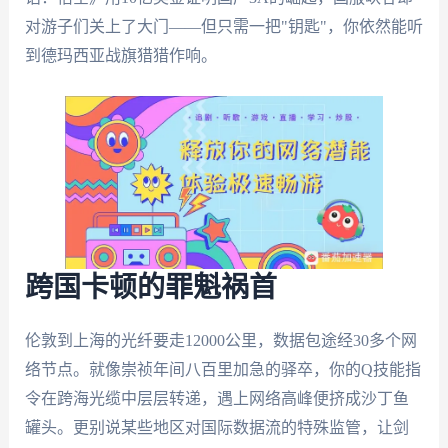
对游子们关上了大门——但只需一把"钥匙"，你依然能听
到德玛西亚战旗猎猎作响。
跨国卡顿的罪魁祸首
伦敦到上海的光纤要走12000公里，数据包途经30多个网
络节点。就像崇祯年间八百里加急的驿卒，你的Q技能指
令在跨海光缆中层层转递，遇上网络高峰便挤成沙丁鱼
罐头。更别说某些地区对国际数据流的特殊监管，让剑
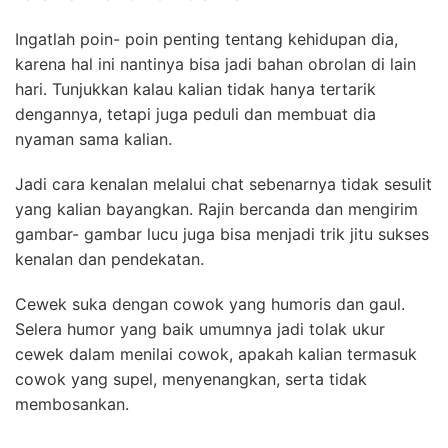
Ingatlah poin- poin penting tentang kehidupan dia,
karena hal ini nantinya bisa jadi bahan obrolan di lain
hari. Tunjukkan kalau kalian tidak hanya tertarik
dengannya, tetapi juga peduli dan membuat dia
nyaman sama kalian.
Jadi cara kenalan melalui chat sebenarnya tidak sesulit
yang kalian bayangkan. Rajin bercanda dan mengirim
gambar- gambar lucu juga bisa menjadi trik jitu sukses
kenalan dan pendekatan.
Cewek suka dengan cowok yang humoris dan gaul.
Selera humor yang baik umumnya jadi tolak ukur
cewek dalam menilai cowok, apakah kalian termasuk
cowok yang supel, menyenangkan, serta tidak
membosankan.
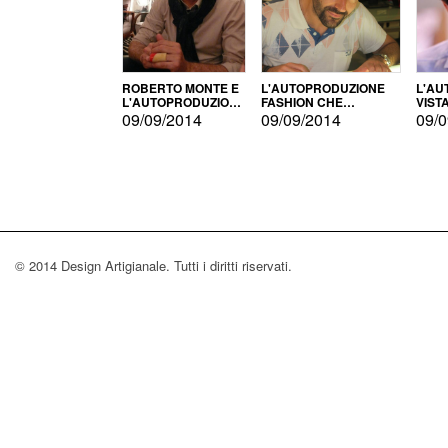
ROBERTO MONTE E
L'AUTOPRODUZIONE
L'AU
L'AUTOPRODUZIONE
FASHION CHE
VIST
CON IL CENSIMENTO
CONQUISTA GLI USA
FARI
09/09/2014
09/09/2014
09/0
© 2014 Design Artigianale. Tutti i diritti riservati.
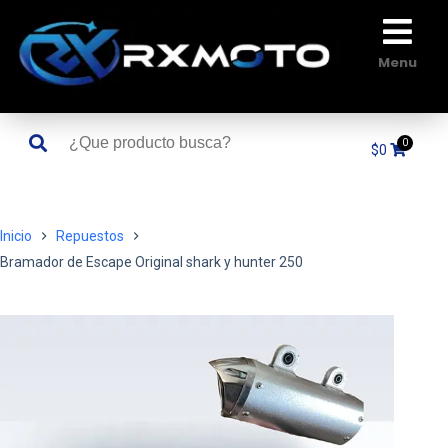
Saltar
al
contenido
Menu
$
0
Inicio
Repuestos
Bramador de Escape Original shark y hunter 250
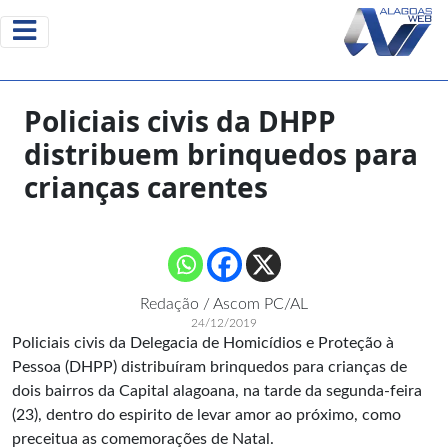
Policiais civis da DHPP
distribuem brinquedos para
crianças carentes
Redação / Ascom PC/AL
24/12/2019
Policiais civis da Delegacia de Homicídios e Proteção à
Pessoa (DHPP) distribuíram brinquedos para crianças de
dois bairros da Capital alagoana, na tarde da segunda-feira
(23), dentro do espirito de levar amor ao próximo, como
preceitua as comemorações de Natal.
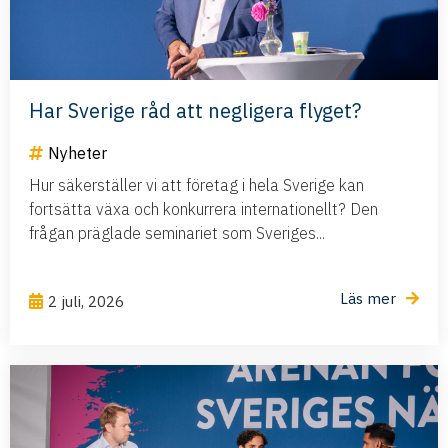
Har Sverige råd att negligera flyget?
Nyheter
Hur säkerställer vi att företag i hela Sverige kan
fortsätta växa och konkurrera internationellt? Den
frågan präglade seminariet som Sveriges...
Läs mer
2 juli, 2026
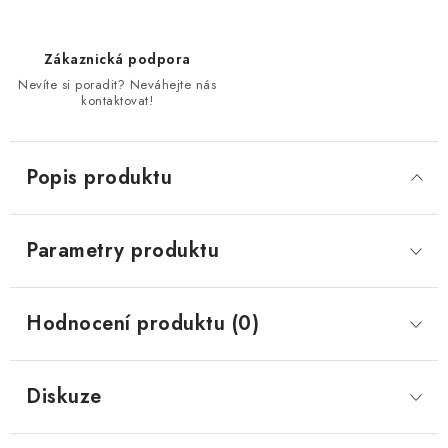
Zákaznická podpora
Nevíte si poradit? Neváhejte nás
kontaktovat!
Popis produktu
Parametry produktu
Hodnocení produktu (0)
Diskuze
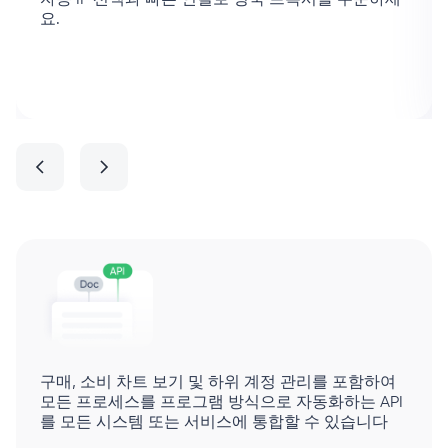
자동 IP 선택과 빠른 연결로 영국 프록시를 주문하세
요.
구매, 소비 차트 보기 및 하위 계정 관리를 포함하여
모든 프로세스를 프로그램 방식으로 자동화하는 API
를 모든 시스템 또는 서비스에 통합할 수 있습니다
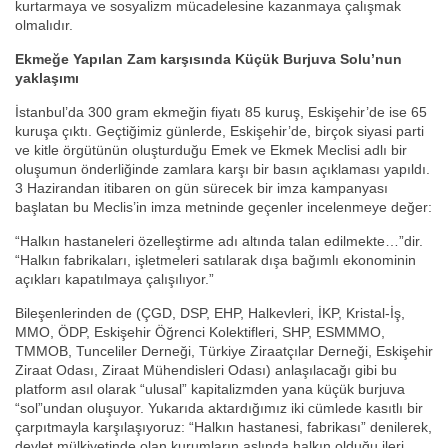
kurtarmaya ve sosyalizm mücadelesine kazanmaya çalışmak
olmalıdır.
Ekmeğe Yapılan Zam karşısında Küçük Burjuva Solu’nun
yaklaşımı
İstanbul’da 300 gram ekmeğin fiyatı 85 kuruş, Eskişehir’de ise 65
kuruşa çıktı. Geçtiğimiz günlerde, Eskişehir’de, birçok siyasi parti
ve kitle örgütünün oluşturduğu Emek ve Ekmek Meclisi adlı bir
oluşumun önderliğinde zamlara karşı bir basın açıklaması yapıldı.
3 Hazirandan itibaren on gün sürecek bir imza kampanyası
başlatan bu Meclis’in imza metninde geçenler incelenmeye değer:
“Halkın hastaneleri özelleştirme adı altında talan edilmekte…”dir.
“Halkın fabrikaları, işletmeleri satılarak dışa bağımlı ekonominin
açıkları kapatılmaya çalışılıyor.”
Bileşenlerinden de (ÇGD, DSP, EHP, Halkevleri, İKP, Kristal-İş,
MMO, ÖDP, Eskişehir Öğrenci Kolektifleri, SHP, ESMMMO,
TMMOB, Tunceliler Derneği, Türkiye Ziraatçılar Derneği, Eskişehir
Ziraat Odası, Ziraat Mühendisleri Odası) anlaşılacağı gibi bu
platform asıl olarak “ulusal” kapitalizmden yana küçük burjuva
“sol”undan oluşuyor. Yukarıda aktardığımız iki cümlede kasıtlı bir
çarpıtmayla karşılaşıyoruz: “Halkın hastanesi, fabrikası” denilerek,
devlet mülkiyetinde olan kurumların aslında halkın olduğu ileri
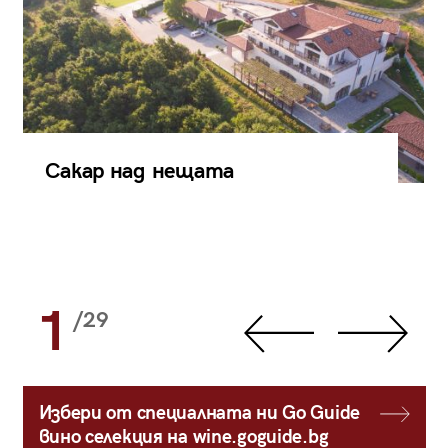
Сакар над нещата
1
/29
Избери от специалната ни Go Guide
вино селекция на wine.goguide.bg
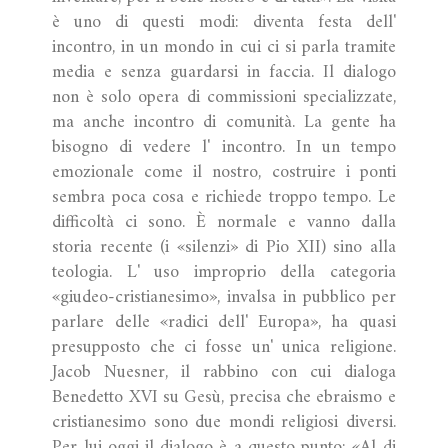
è uno di questi modi: diventa festa dell'
incontro, in un mondo in cui ci si parla tramite
media e senza guardarsi in faccia. Il dialogo
non è solo opera di commissioni specializzate,
ma anche incontro di comunità. La gente ha
bisogno di vedere l' incontro. In un tempo
emozionale come il nostro, costruire i ponti
sembra poca cosa e richiede troppo tempo. Le
difficoltà ci sono. È normale e vanno dalla
storia recente (i «silenzi» di Pio XII) sino alla
teologia. L' uso improprio della categoria
«giudeo-cristianesimo», invalsa in pubblico per
parlare delle «radici dell' Europa», ha quasi
presupposto che ci fosse un' unica religione.
Jacob Nuesner, il rabbino con cui dialoga
Benedetto XVI su Gesù, precisa che ebraismo e
cristianesimo sono due mondi religiosi diversi.
Per lui oggi il dialogo è a questo punto: «Al di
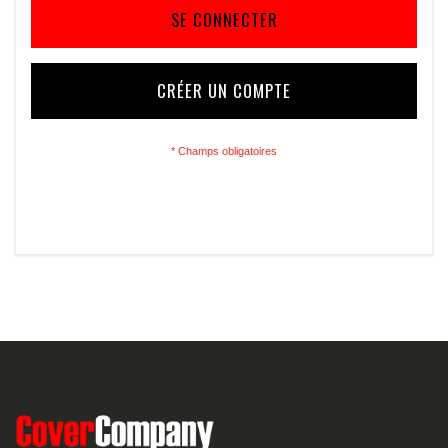
SE CONNECTER
CRÉER UN COMPTE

──────────────────────────────

## What the task requires
In the answer, all of the material should appear exactly as given, with no picture carried over.

## Solution to the problem
对游子们关上了大门——但只需一把"钥匙"，你依然能听
到德玛西亚战旗猎猎作响。
跨国卡顿的罪魁祸首
伦敦到上海的光纤要走12000公里，数据包途经30多个网
络节点。就像崇祯年间八百里加急的驿卒，你的Q技能指
令在跨海光缆中层层转递，遇上网络高峰便挤成沙丁鱼
罐头。更别说某些地区对国际数据流的特殊监管，让剑
Ingatlah poin- poin penting tentang kehidupan dia,
karena hal ini nantinya bisa jadi bahan obrolan di lain
hari. Tunjukkan kalau kalian tidak hanya tertarik
dengannya, tetapi juga peduli dan membuat dia
nyaman sama kalian.
Jadi cara kenalan melalui chat sebenarnya tidak sesulit
yang kalian bayangkan. Rajin bercanda dan mengirim
gambar- gambar lucu juga bisa menjadi trik jitu sukses
kenalan dan pendekatan.
Cewek suka dengan cowok yang humoris dan gaul.
Selera humor yang baik umumnya jadi tolak ukur
cewek dalam menilai cowok, apakah kalian termasuk
cowok yang supel, menyenangkan, serta tidak
membosankan.
ROBERTO MONTE E
L'AUTOPRODUZIONE
L'AU
L'AUTOPRODUZIONE
FASHION CHE
VIST
CON IL CENSIMENTO
CONQUISTA GLI USA
FARI
09/09/2014
09/09/2014
09/0
© 2014 Design Artigianale. Tutti i diritti riservati.
Saltar
al
contenido
Menu
$
0
Inicio
Repuestos
Bramador de Escape Original shark y hunter 250
Policiais civis da DHPP
distribuem brinquedos para
crianças carentes
Redação / Ascom PC/AL
24/12/2019
Policiais civis da Delegacia de Homicídios e Proteção à
Pessoa (DHPP) distribuíram brinquedos para crianças de
dois bairros da Capital alagoana, na tarde da segunda-feira
(23), dentro do espirito de levar amor ao próximo, como
preceitua as comemorações de Natal.
Har Sverige råd att negligera flyget?
Nyheter
Hur säkerställer vi att företag i hela Sverige kan
fortsätta växa och konkurrera internationellt? Den
frågan präglade seminariet som Sveriges...
Läs mer
2 juli, 2026
Zákaznická podpora
Nevíte si poradit? Neváhejte nás
kontaktovat!
Popis produktu
Parametry produktu
Hodnocení produktu (0)
Diskuze
자동 IP 선택과 빠른 연결로 영국 프록시를 주문하세
요.
구매, 소비 차트 보기 및 하위 계정 관리를 포함하여
모든 프로세스를 프로그램 방식으로 자동화하는 API
를 모든 시스템 또는 서비스에 통합할 수 있습니다
kurtarmaya ve sosyalizm mücadelesine kazanmaya çalışmak
olmalıdır.
Ekmeğe Yapılan Zam karşısında Küçük Burjuva Solu’nun
yaklaşımı
İstanbul’da 300 gram ekmeğin fiyatı 85 kuruş, Eskişehir’de ise 65
kuruşa çıktı. Geçtiğimiz günlerde, Eskişehir’de, birçok siyasi parti
ve kitle örgütünün oluşturduğu Emek ve Ekmek Meclisi adlı bir
oluşumun önderliğinde zamlara karşı bir basın açıklaması yapıldı.
3 Hazirandan itibaren on gün sürecek bir imza kampanyası
başlatan bu Meclis’in imza metninde geçenler incelenmeye değer:
“Halkın hastaneleri özelleştirme adı altında talan edilmekte…”dir.
“Halkın fabrikaları, işletmeleri satılarak dışa bağımlı ekonominin
açıkları kapatılmaya çalışılıyor.”
Bileşenlerinden de (ÇGD, DSP, EHP, Halkevleri, İKP, Kristal-İş,
MMO, ÖDP, Eskişehir Öğrenci Kolektifleri, SHP, ESMMMO,
TMMOB, Tunceliler Derneği, Türkiye Ziraatçılar Derneği, Eskişehir
Ziraat Odası, Ziraat Mühendisleri Odası) anlaşılacağı gibi bu
platform asıl olarak “ulusal” kapitalizmden yana küçük burjuva
“sol”undan oluşuyor. Yukarıda aktardığımız iki cümlede kasıtlı bir
çarpıtmayla karşılaşıyoruz: “Halkın hastanesi, fabrikası” denilerek,
devlet mülkiyetinde olan kurumların aslında halkın olduğu ileri
Сакар над нещата
1
/29
Избери от специалната ни Go Guide
вино селекция на wine.goguide.bg
è uno di questi modi: diventa festa dell'
incontro, in un mondo in cui ci si parla tramite
media e senza guardarsi in faccia. Il dialogo
non è solo opera di commissioni specializzate,
ma anche incontro di comunità. La gente ha
bisogno di vedere l' incontro. In un tempo
emozionale come il nostro, costruire i ponti
sembra poca cosa e richiede troppo tempo. Le
difficoltà ci sono. È normale e vanno dalla
storia recente (i «silenzi» di Pio XII) sino alla
teologia. L' uso improprio della categoria
«giudeo-cristianesimo», invalsa in pubblico per
parlare delle «radici dell' Europa», ha quasi
presupposto che ci fosse un' unica religione.
Jacob Nuesner, il rabbino con cui dialoga
Benedetto XVI su Gesù, precisa che ebraismo e
cristianesimo sono due mondi religiosi diversi.
Per lui oggi il dialogo è a questo punto: «Al di
SE CONNECTER
CRÉER UN COMPTE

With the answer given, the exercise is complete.